- [WHAT IS EXPECTED]:
Count the lines in the entries below that mention the string "נידעריק", then write that number by itself.

- [DATA LISTING]:
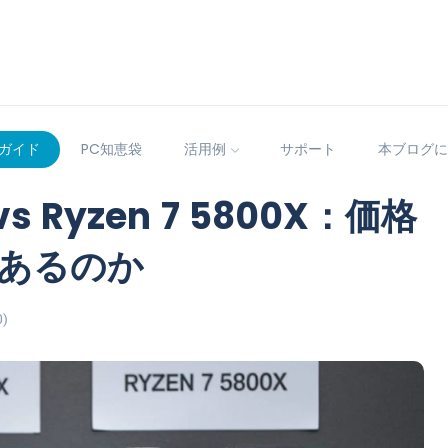
ガイド
PC知恵袋
活用例
サポート
本ブログに
 vs Ryzen 7 5800X：価格
あるのか
0)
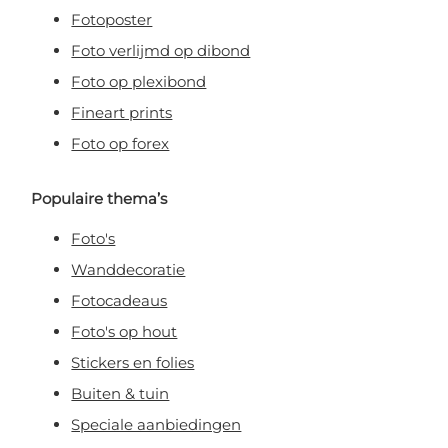
exclusieve deals & persoonlijke
Fotoposter
kortingen.
Foto verlijmd op dibond
Foto op plexibond
Fineart prints
Claim korting!
Foto op forex
Populaire thema’s
Nee, ik wil geen korting!
Foto's
Door je aan te melden, ga je akkoord met het ontvangen van e-mailmarketing
Wanddecoratie
Fotocadeaus
Foto's op hout
Stickers en folies
Buiten & tuin
Speciale aanbiedingen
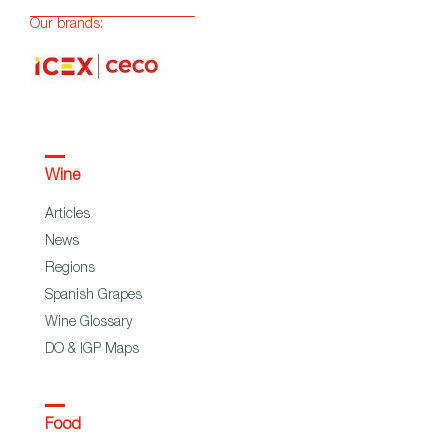
Our brands:
Wine
Articles
News
Regions
Spanish Grapes
Wine Glossary
DO & IGP Maps
Food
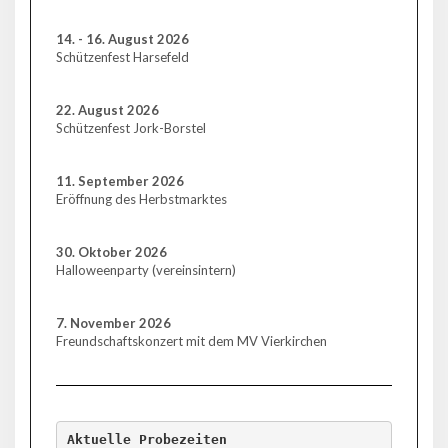
14. - 16. August 2026
Schützenfest Harsefeld
22. August 2026
Schützenfest Jork-Borstel
11. September 2026
Eröffnung des Herbstmarktes
30. Oktober 2026
Halloweenparty (vereinsintern)
7. November 2026
Freundschaftskonzert mit dem MV Vierkirchen
Aktuelle Probezeiten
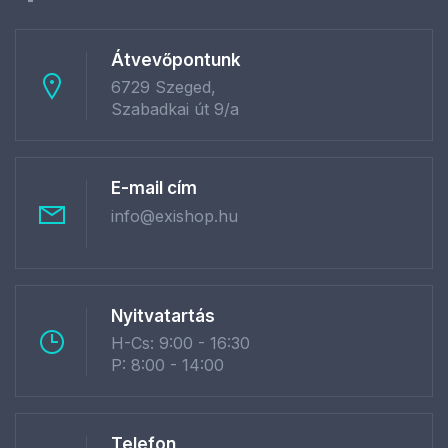
Átvevőpontunk
6729 Szeged,
Szabadkai út 9/a
E-mail cím
info@exishop.hu
Nyitvatartás
H-Cs: 9:00 - 16:30
P: 8:00 - 14:00
Telefon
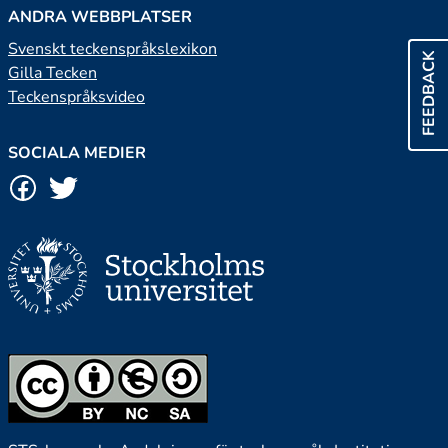
ANDRA WEBBPLATSER
Svenskt teckenspråkslexikon
FEEDBACK
Gilla Tecken
Teckenspråksvideo
SOCIALA MEDIER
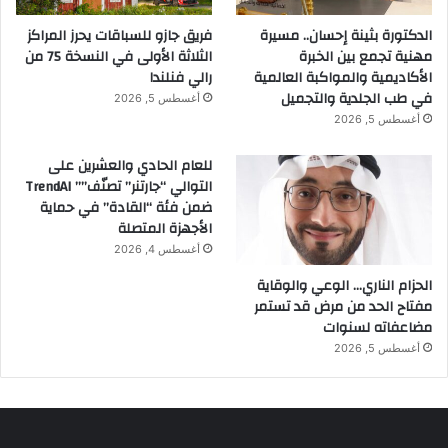
الدكتورة بثينة إحسان.. مسيرة
فريق جازو للسباقات يحرز المراكز
مهنية تجمع بين الخبرة
الثلاثة الأولى في النسخة 75 من
الأكاديمية والمواكبة العالمية
رالي فنلندا
في طب الجلدية والتجميل
أغسطس 5, 2026
أغسطس 5, 2026
للعام الحادي والعشرين على
التوالي “جارتنر” تصنّف”” TrendAI
ضمن فئة “القادة” في حماية
الأجهزة المتصلة
أغسطس 4, 2026
الحزام الناري… الوعي والوقاية
مفتاح الحد من مرض قد تستمر
مضاعفاته لسنوات
أغسطس 5, 2026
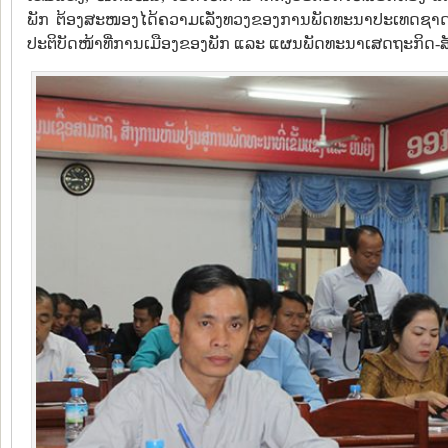
ພັກ ຕ້ອງສະໜອງໄດ້ຄວາມເລັ່ງທວງຂອງການພັດທະນາປະເທດຊາດ
ປະຕິບັດໜ້າທີ່ການເມືອງຂອງພັກ ແລະ ແຜນພັດທະນາເສດຖະກິດ-ສ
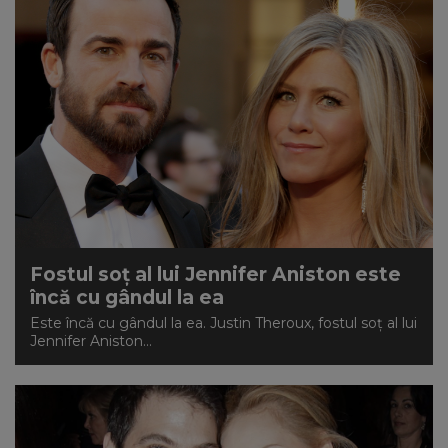
Fostul soț al lui Jennifer Aniston este
încă cu gândul la ea
Este încă cu gândul la ea. Justin Theroux, fostul soț al lui
Jennifer Aniston...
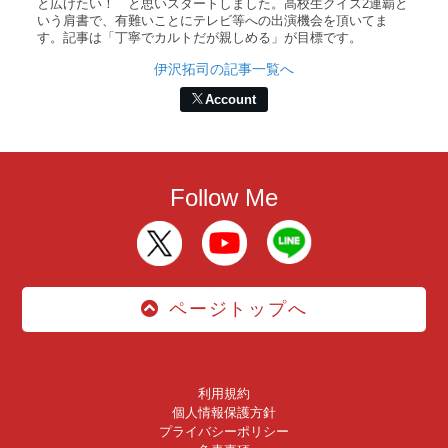
と広げたい！ と思いスタートしました。高校生クイズ2連覇と
いう肩書で、有難いことにテレビ等への出演機会を頂いてま
す。記事は「丁寧でカルトだが親しめる」が目標です。
伊沢拓司の記事一覧へ
Account
Follow Me
ページトップへ
利用規約
個人情報保護方針
プライバシーポリシー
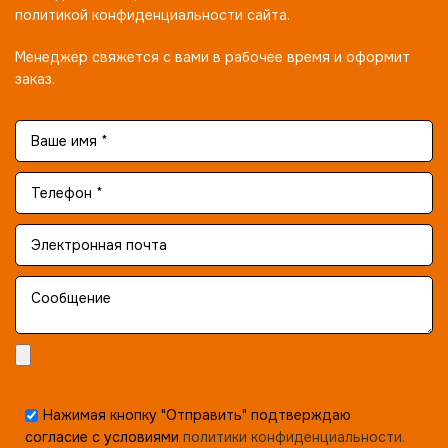
политикой конфиденциальности сайта.
Менеджер свяжется с вами в рабочее время и оформит
заказ.
Нажимая кнопку "Отправить" подтверждаю
согласие с условиями
политики конфиденциальности.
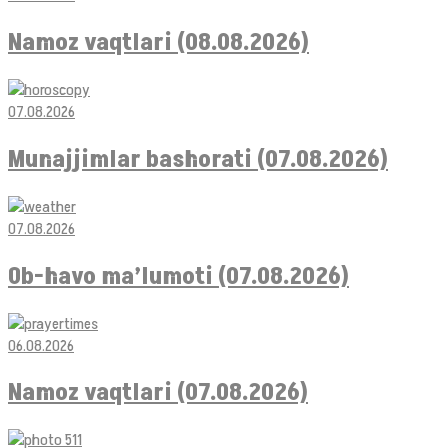
Namoz vaqtlari (08.08.2026)
07.08.2026
Munajjimlar bashorati (07.08.2026)
07.08.2026
Ob-havo ma’lumoti (07.08.2026)
06.08.2026
Namoz vaqtlari (07.08.2026)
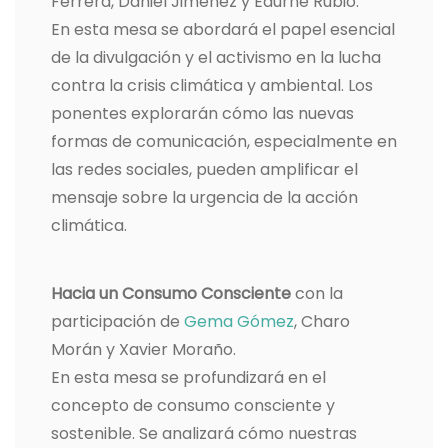
Ferrera, Daniel Jiménez y Edurne Rubio.
En esta mesa se abordará el papel esencial
de la divulgación y el activismo en la lucha
contra la crisis climática y ambiental. Los
ponentes explorarán cómo las nuevas
formas de comunicación, especialmente en
las redes sociales, pueden amplificar el
mensaje sobre la urgencia de la acción
climática.
Hacia un Consumo Consciente
con la
participación de
Gema Gómez
, Charo
Morán y Xavier Moraño.
En esta mesa se profundizará en el
concepto de consumo consciente y
sostenible. Se analizará cómo nuestras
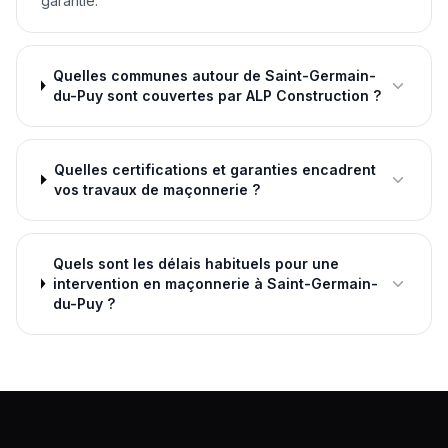
garantie.
Quelles communes autour de Saint-Germain-
du-Puy sont couvertes par ALP Construction ?
Quelles certifications et garanties encadrent
vos travaux de maçonnerie ?
Quels sont les délais habituels pour une
intervention en maçonnerie à Saint-Germain-
du-Puy ?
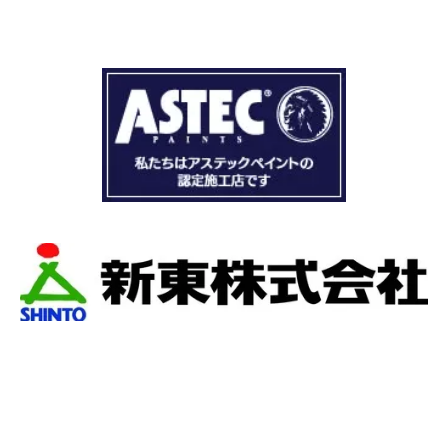
ドローン、赤外線、2階の押し入れから屋根裏調
査など午前中かけて雨漏り調査を徹底的にやっ
ていただき雨漏り箇所を特定してもらえまし
た。
瓦の劣化がだいぶ進んでいて所々でヒビや1箇所
穴が空いているのもわりました。
本当は屋根全部を変えたいところでしたが、こ
の先10数年で住み替え予定なので瓦の差し替え
をお願いしました。
当日は散水調査から始まり20枚の瓦の差し替え
作業です。
当初夕方４時頃終了予定が、家にあった予備の
瓦まで使って瓦を差し替えてもらったので薄暗
くなるまで頑張っていただき頭の下がる思いで
した。
最後に散水調査できっちり点検して終了でし
た。
こんなに丁寧に作業してもらえたのに修繕費も
どこよりも安くて感謝の気持ちでいっぱいで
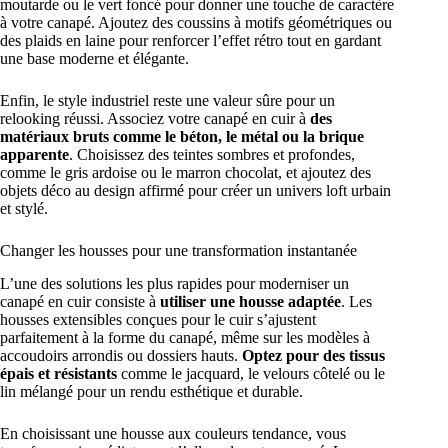
moutarde ou le vert foncé pour donner une touche de caractère
à votre canapé. Ajoutez des coussins à motifs géométriques ou
des plaids en laine pour renforcer l’effet rétro tout en gardant
une base moderne et élégante.
Enfin, le style industriel reste une valeur sûre pour un
relooking réussi. Associez votre canapé en cuir à
des
matériaux bruts comme le béton, le métal ou la brique
apparente
. Choisissez des teintes sombres et profondes,
comme le gris ardoise ou le marron chocolat, et ajoutez des
objets déco au design affirmé pour créer un univers loft urbain
et stylé.
Changer les housses pour une transformation instantanée
L’une des solutions les plus rapides pour moderniser un
canapé en cuir consiste à
utiliser une housse adaptée
. Les
housses extensibles conçues pour le cuir s’ajustent
parfaitement à la forme du canapé, même sur les modèles à
accoudoirs arrondis ou dossiers hauts.
Optez pour des tissus
épais et résistants
comme le jacquard, le velours côtelé ou le
lin mélangé pour un rendu esthétique et durable.
En choisissant une housse aux couleurs tendance, vous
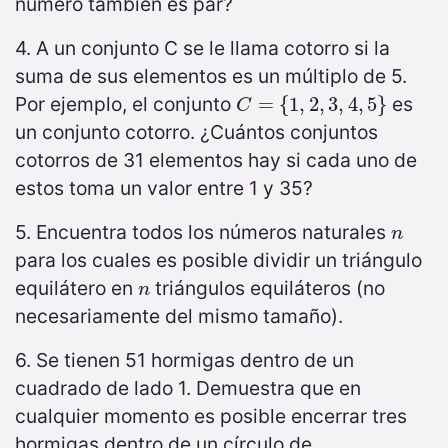
número también es par?
4. A un conjunto C se le llama cotorro si la
suma de sus elementos es un múltiplo de 5.
Por ejemplo, el conjunto
es
C
=
=
{
1
,
{
2
1
,
3
,
2
,
4
,
,
3
5
,
}
4
,
5
}
C
un conjunto cotorro. ¿Cuántos conjuntos
cotorros de 31 elementos hay si cada uno de
estos toma un valor entre 1 y 35?
5. Encuentra todos los números naturales
n
n
para los cuales es posible dividir un triángulo
equilátero en
triángulos equiláteros (no
n
n
necesariamente del mismo tamaño).
6. Se tienen 51 hormigas dentro de un
cuadrado de lado 1. Demuestra que en
cualquier momento es posible encerrar tres
hormigas dentro de un círculo de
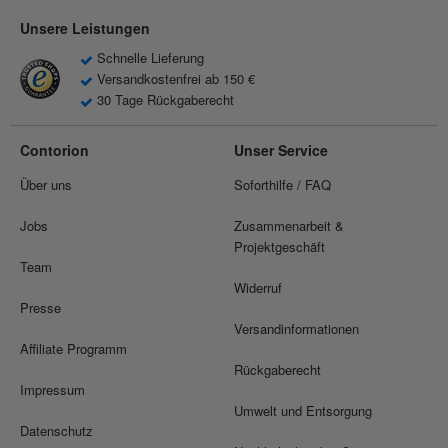
Unsere Leistungen
Schnelle Lieferung
Versandkostenfrei ab 150 €
30 Tage Rückgaberecht
Contorion
Unser Service
Über uns
Soforthilfe / FAQ
Jobs
Zusammenarbeit &
Projektgeschäft
Team
Widerruf
Presse
Versandinformationen
Affiliate Programm
Rückgaberecht
Impressum
Umwelt und Entsorgung
Datenschutz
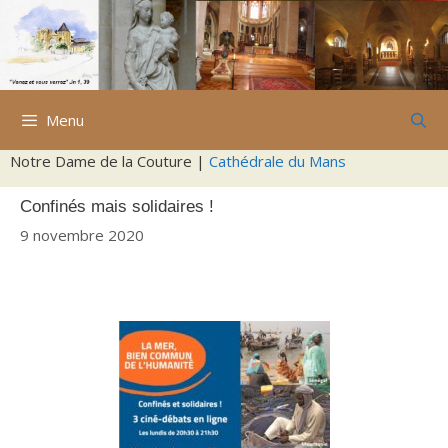
Aller
au
contenu
Menu
Notre Dame de la Couture |
Cathédrale du Mans
Confinés mais solidaires !
9 novembre 2020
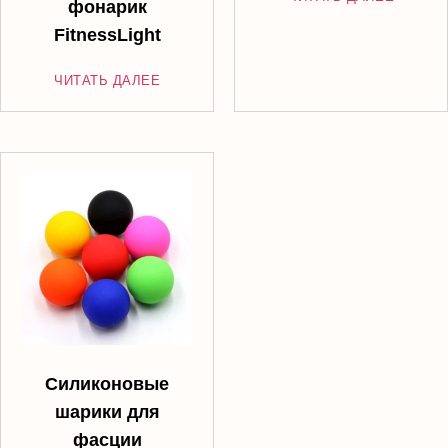
фонарик
FitnessLight
ЧИТАТЬ ДАЛЕЕ
Силиконовые
шарики для
фасции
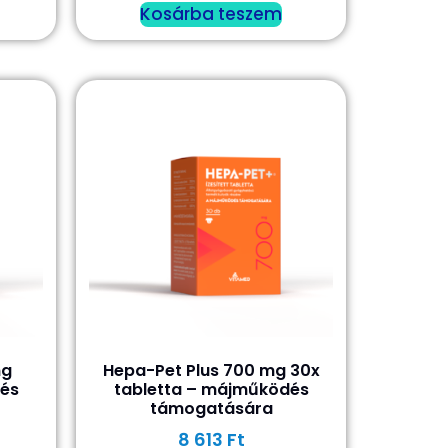
Kosárba teszem
mg
Hepa-Pet Plus 700 mg 30x
és
tabletta – májműködés
támogatására
8 613
Ft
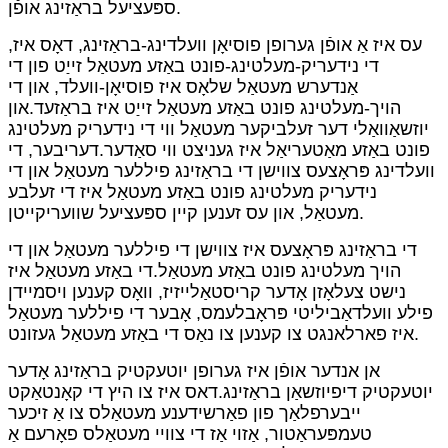
ספּעציעל בראַזינג אופֿן.
עס איז אַ אופֿן גערופן פוסיאָן וועלדינג-בראַזינג, דאָס איז,
די נידעריק-מעלטינג-פונט באַזע מעטאַל זייַט פון די
אַנדערש מעטאַל שלאָס איז פוסיאָן-וועלד, און די
הויך-מעלטינג פונט באַזע מעטאַל זייַט איז בראַזעד.און
יוזשאַוואַלי דער זעלביקער מעטאַל ווי די נידעריק מעלטינג
פונט באַזע מאַטעריאַל איז געניצט ווי סאַדער.דעריבער, די
וועלדינג פּראָצעס צווישן די בראַזינג פיללער מעטאַל און די
נידעריק מעלטינג פונט באַזע מעטאַל איז די זעלבע
מעטאַל, און עס זענען קיין ספּעציעל שוועריקייטן.
די בראַזינג פּראָצעס איז צווישן די פיללער מעטאַל און די
הויך מעלטינג פונט באַזע מעטאַל.די באַזע מעטאַל איז
נישט צעלאָזן אָדער קריסטאַלייזיז, וואָס קענען ויסמיידן
פילע וועלדאַביליטי פּראָבלעמס, אָבער די פיללער מעטאַל
איז פארלאנגט צו קענען צו נאַס די באַזע מעטאַל געזונט.
אן אנדער אופֿן איז גערופן יוטעקטיק בראַזינג אָדער
יוטעקטיק דיפיוזשאַן בראַזינג.דאס איז צו היץ די קאָנטאַקט
ייבערפלאַך פון פאַרשידענע מעטאַלס ​​צו אַ זיכער
טעמפּעראַטור, אַזוי אַז די צוויי מעטאַלס ​​פאָרעם אַ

- [SOLUTION TO THIS TASK]:
3